Spielberg's Lincoln

By Alan Hustak on November 20, 2012

Abraham Lincoln’s marble statue shuffles down from his  monument in Washington D.C.  dons  a stove pipe hat and is  deified on the screen in Steven Spielberg’s  reverential  historical drama  Lincoln. The movie, now playing, covers the last three and a half months of the 16th U.S. president’s life. 

Based on Doris Kearns Goodwin’s Pulitzer Prize  Winning  book, Team of Rivals, the film is adrenalin for political junkies who can relate and thrill to the backroom machinations employed as Lincoln attempts to get a 13th amendment to the constitution  through the House of Representatives.   As portrayed with a high pitched voice by Daniel Day Lewis,  this is an embattled  Lincoln,  world weary,  war weary,  wily, but still stubborn and politically expedient.  It is the Lincoln who said of himself, “My mind is like a piece of steel, very hard to scratch anything on it, and almost impossible after you get it there to rub  it out.”
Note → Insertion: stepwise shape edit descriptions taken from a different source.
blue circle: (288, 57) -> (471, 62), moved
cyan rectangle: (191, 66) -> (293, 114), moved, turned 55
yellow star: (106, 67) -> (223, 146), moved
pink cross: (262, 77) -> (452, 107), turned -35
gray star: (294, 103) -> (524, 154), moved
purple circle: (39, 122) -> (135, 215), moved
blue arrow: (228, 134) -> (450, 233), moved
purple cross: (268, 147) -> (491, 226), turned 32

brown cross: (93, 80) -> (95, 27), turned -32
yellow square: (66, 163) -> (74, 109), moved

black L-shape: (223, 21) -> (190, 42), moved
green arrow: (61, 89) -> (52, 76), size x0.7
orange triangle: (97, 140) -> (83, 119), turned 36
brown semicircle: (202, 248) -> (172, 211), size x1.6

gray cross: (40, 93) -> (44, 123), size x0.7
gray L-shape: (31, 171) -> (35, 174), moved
He tussles with his cabinet, he is harangued by his wife, and  he  grieves for the loss of his son.  In spite of all the pain, he is not controlled by events but shapes them, not always cognizant of the consequences of what he intends to do.   Tony  (Angels in America)  Kushner’s  ferociously intelligent script gives us a Lincoln of searching mind and cool judgment who  disarms opponents with brooding vigour as he  delivers  homespun parables, peppered with quotes from Euclid and Shakespeare and The Bible.  
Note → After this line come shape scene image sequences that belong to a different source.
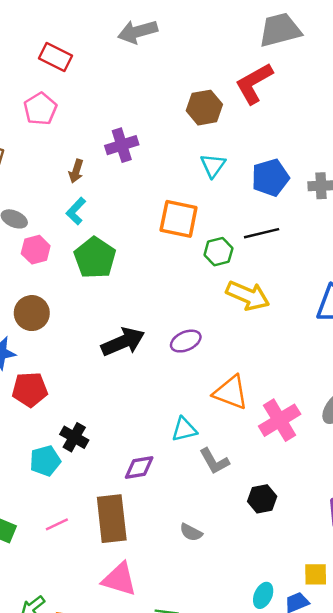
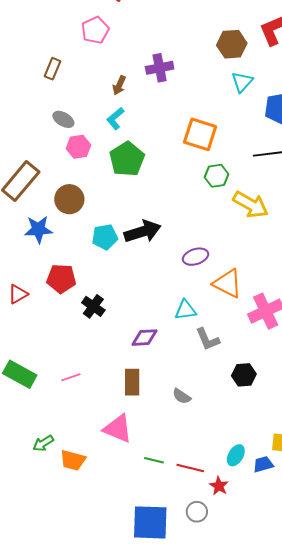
cyan triangle: (213, 165) -> (242, 82), moved
green hexagon: (218, 252) -> (217, 176), moved
purple ellipse: (186, 341) -> (196, 257), moved
red pentagon: (30, 389) -> (61, 279), moved
cyan pentagon: (45, 461) -> (105, 237), moved
brown rectangle: (112, 519) -> (132, 382), moved, size x0.7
Lincoln_Daniel_Day_Lewis.jpgLewis does his best to demystify the man and make him human.  The portrayal is melancholy and vulnerable and stubborn.  The film is so authentic that the sound of the clock that you hear ticking is actually a pocket watch that belonged to Lincoln.  But Day Lewis is caught with a soft-focus halo around his head at every turn,  and lugubrious  music swells like a hymn each time he appears. Surely its time to put Spielberg’s resident composer, John Williams out to pasture.   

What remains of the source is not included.